The ad itself doesn’t seem remotely pornographic or sexually suggestive.
It was approved on appeal and it ran for a month before Facebook shut it down again in early March. This time the same crucifixion image was deemed too “scary, gory or sensational.”
When the Passion book was first published in 2014, Facebook rejected a different ad for the book by using another justification. They said it was too “shocking” because it showed a wounded Jesus carrying his cross. Specifically they stated that it violated their prohibition on images of “dead or dismembered bodies, ghosts, zombies, ghouls and vampires.”
Their reasoning seemed so ridiculous that one blog created a “zombie Jesus” cartoon when covering the controversy. Neither ad used the book’s most controversial image, which shows Jesus kissing God during his Ascension to heaven.
Social media’s byzantine ad approval process results in sanitized, bland content that will offend no one…and enlighten no one either. As Doug wrote in his appeal when the first ad was rejected, “I suspect that Facebook is trying to impose a kind of candied anodyne vision upon the chaotic variety and vitality of human communication that uses its social network.”
Going elsewhere isn’t a viable option because Facebook is so dominant.
Today’s “marketplace of ideas” is often a corporate-owned arena where access is limited by policies based on profit. Facebook’s ad approval process slows me down, but it will not stop me from saying that God loves everyone, including LGBTQ people.
Actually the ad rejections demonstrate the importance of the gay Christian vision.
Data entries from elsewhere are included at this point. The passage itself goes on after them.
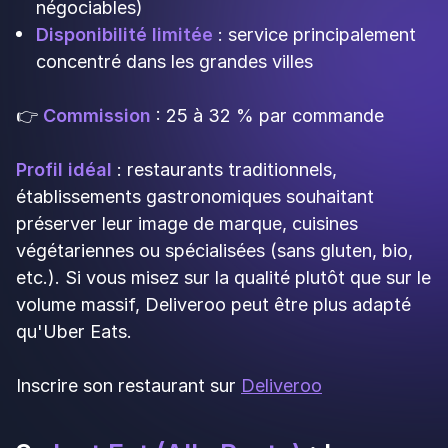
Présence en France
: bien implanté dans
plusieurs grandes villes
Ventes additionnelles
: possibilité de
proposer des boissons, desserts ou produits
complémentaires
Flexibilité d'offre
: vous pouvez élargir votre
gamme au-delà du restaurant classique
Inconvénients
:
Moins spécialisé
: l'application est moins
centrée sur la restauration, ce qui peut diluer
votre visibilité
Commissions élevées
: 25 à 30 % comme les
principaux acteurs
Notoriété inférieure
: moins connu que Uber
Eats et Deliveroo en France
The queer Jesus is needed now because conservatives are using Christian rhetoric to justify discrimination against LGBTQ people. Our battles with Facebook censors also energized some readers. Doug and I received congratulatory comments from allies who urged us to see the rejections as badges of honor.
An ad on social media is never a done deal. If an advertisement makes it over the hurdle of Facebook’s initial approval process, it still faces public policing.
In our case, that means religion-based bigotry expressed as comments on social media.
Visitors on the book’s Facebook page condemn us by posting comments such as “You are blasphemers to even suggest or hypothesize about Jesus being gay.”
Maybe if they read the book they would understand that it is appropriate for Christians to explore Jesus’ same-sex attractions because in him God became flesh—a total identification with all people, including the sexually marginalized. Like the black Jesus and woman Christ before him, the gay Jesus enlightens all by filling the void left when a disadvantaged group was excluded from sacred stories.
Many people are surprised to hear about Facebook’s strict advertising policies because they find the site to be packed with sexually suggestive images and hateful content posted by users. Employing keywords to screen ads while allowing other abusive content reminds me of the Pharisees who were denounced by Jesus in Matthew 23:24: “You strain out a gnat but swallow a camel!”
Facebook regularly makes headlines for rejecting ads related to breastfeeding and breast cancer as “pornographic.”
And Facebook apologized last year to gay photographer Michael Stokes when they reinstated his photos of wounded soldiers. Such incidents happen with alarming frequency. Wrestling with social-media ad rejections is part of the cost of doing business, and in our case, the cost of discipleship.